Talbot County Department of Parks and Recreation’s Summer Camp, which originally ran from 9 a.m. to 3 p.m. has expanded its hours to 8 a.m. to 6 p.m., offering before and after care for working parents. During the seven weeks that the camp runs each summer, campers enjoy swimming twice a week at the Easton Community Pool or the St. Michaels Community Pool and learn a new sport every week. Weekly trips around the region have included attending Shorebirds games, bowling, and visiting Tuckahoe State Park. On Fridays, the camp offers a special event, such as a Pass, Punt and Kick event, a Bike Rodeo, or a Crafts/Game Room activity.
Harrison, who has played sports all her life, including volleyball, softball, and basketball, adds, “We tried to get them outside as much as possible and to introduce them to a new sport, which is an important part of the recreational experience we provide.”
She comments that her own family has a recreation spirit, with her grandchildren having attended the Parks and Recreation camp only to come back as counselors.
Harrison’s community spirit extends beyond her job at Parks and Recreation. She has scored numerous baseball games, helped the Talbot Humane Society, the Board of Food Service, the United Way, the American Heart Association, and the President’s Council on Physical Fitness. In 2004, she was voted as one of Maryland’s Most Beautiful People by former Governor Robert Ehrlich.
Rick Towle, Director of the Talbot County Department of Parks and Recreation, comments, “It is very likely that I will never work with anyone more unique to her community than Chic Harrison. She is truly a person you meet once in a lifetime.”
Towle explains that Harrison is especially appreciated by her colleagues and the community because the vast majority of her efforts over the years were in an unpaid capacity, with no expectations of being paid.

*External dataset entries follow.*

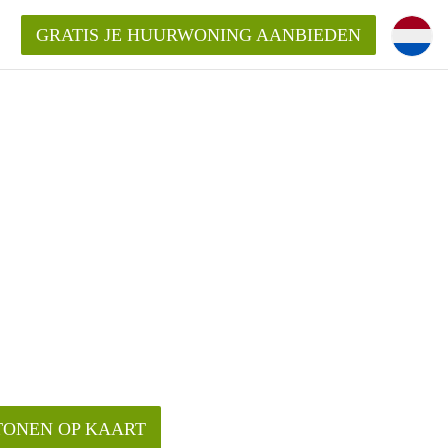
GRATIS JE HUURWONING AANBIEDEN
TONEN OP KAART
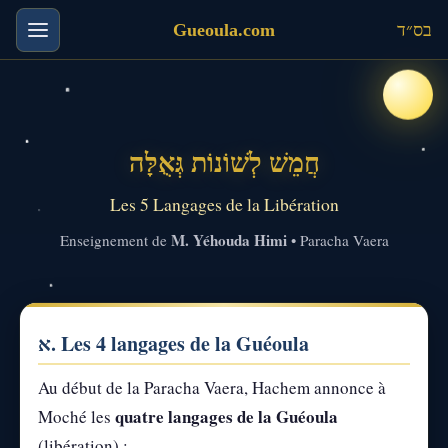
Gueoula.com
בס״ד
חֲמֵשׁ לְשׁוֹנוֹת גְּאֻלָּה
Les 5 Langages de la Libération
M. Yéhouda Himi
Enseignement de
• Paracha Vaera
א. Les 4 langages de la Guéoula
Au début de la Paracha Vaera, Hachem annonce à
quatre langages de la Guéoula
Moché les
(libération) :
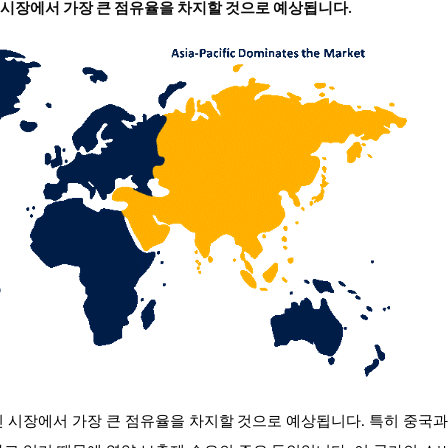
린 시장에서 가장 큰 점유율을 차지할 것으로 예상됩니다.
린 시장에서 가장 큰 점유율을 차지할 것으로 예상됩니다. 특히 중국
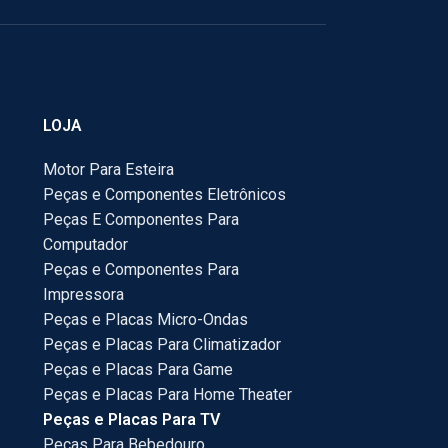
LOJA
Motor Para Esteira
Peças e Componentes Eletrônicos
Peças E Componentes Para
Computador
Peças e Componentes Para
Impressora
Peças e Placas Micro-Ondas
Peças e Placas Para Climatizador
Peças e Placas Para Game
Peças e Placas Para Home Theater
Peças e Placas Para TV
Peças Para Bebedouro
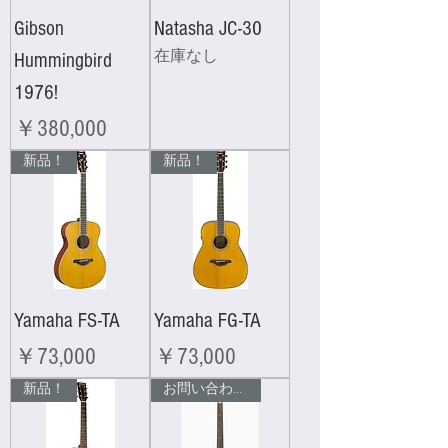
Gibson
Natasha JC-30
Hummingbird
在庫なし
1976!
価格
￥380,000
新品！
新品！
Yamaha FS-TA
Yamaha FG-TA
価格
価格
￥73,000
￥73,000
新品！
お問い合わせ下さい!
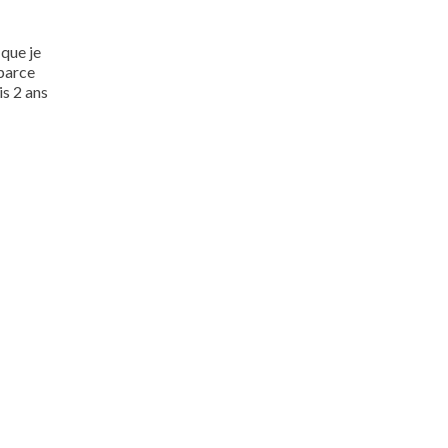
 que je
parce
s 2 ans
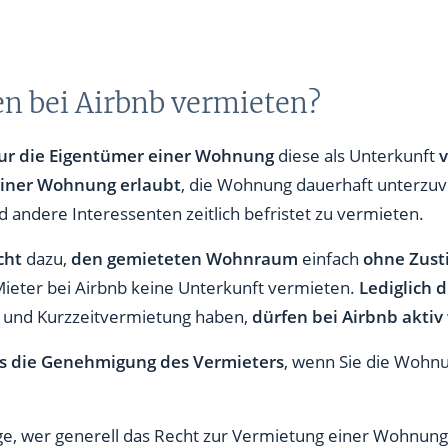
n bei Airbnb vermieten?
ur die Eigentümer einer Wohnung
diese als Unterkunft
iner Wohnung erlaubt
, die Wohnung dauerhaft unterzuv
 andere Interessenten zeitlich befristet zu vermieten.
cht
dazu,
den gemieteten Wohnraum
einfach
ohne Zust
ieter bei Airbnb keine Unterkunft vermieten.
Lediglich 
 und Kurzzeitvermietung haben,
dürfen bei Airbnb akti
s die Genehmigung des Vermieters
, wenn Sie die Wohn
e, wer generell das Recht zur Vermietung einer Wohnung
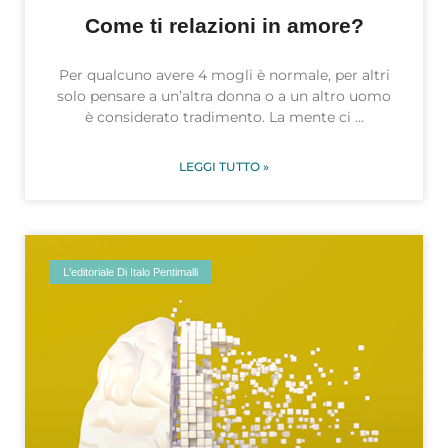
Come ti relazioni in amore?
Per qualcuno avere 4 mogli è normale, per altri
solo pensare a un’altra donna o a un altro uomo
è considerato tradimento. La mente ci
LEGGI TUTTO »
L'editoriale Di Italo Pentimalli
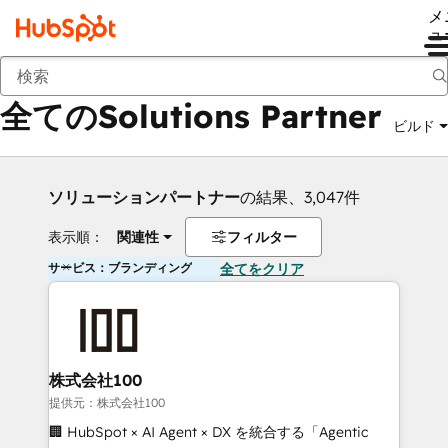
メ
ュ
戻る
全てのSolutions Partner
ビルド
ソリューションパートナー
の結果、3,047件
表示順：
関連性
フィルター
サービス：ブランディング
全てをクリア
株式会社100
提供元：株式会社100
🏢 HubSpot × AI Agent × DX を統合する「Agentic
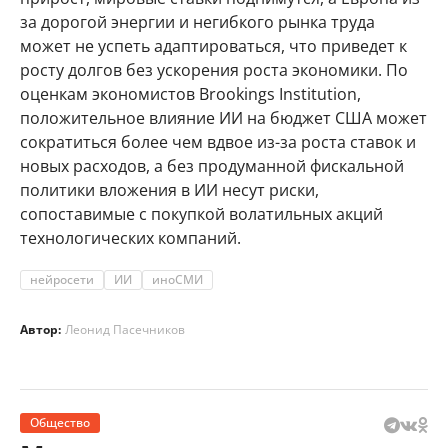
за дорогой энергии и негибкого рынка труда
может не успеть адаптироваться, что приведет к
росту долгов без ускорения роста экономики. По
оценкам экономистов Brookings Institution,
положительное влияние ИИ на бюджет США может
сократиться более чем вдвое из-за роста ставок и
новых расходов, а без продуманной фискальной
политики вложения в ИИ несут риски,
сопоставимые с покупкой волатильных акций
технологических компаний.
нейросети
ИИ
иноСМИ
Автор:
Леонид Пасечников
Общество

When asked why she did it all these years, she answers simply, “I did it for the kids. It was especially rewarding when they would come back and tell me about their accomplishments in life. I enjoyed every minute of it.”
Harrison adds, “It doesn’t seem possible all these years have gone by. I have come to realize how important this camp is to the parents, the community, and the campers. It is an institution now in our community.”
What Harrison doesn’t realize is how much the institution misses her this year as summer camp resumed without her.
Harrison, who lives in Easton with her husband Ned, is looking forward to retirement and spending time at home. She has three grown children, six grandchildren, and two great-grandchildren.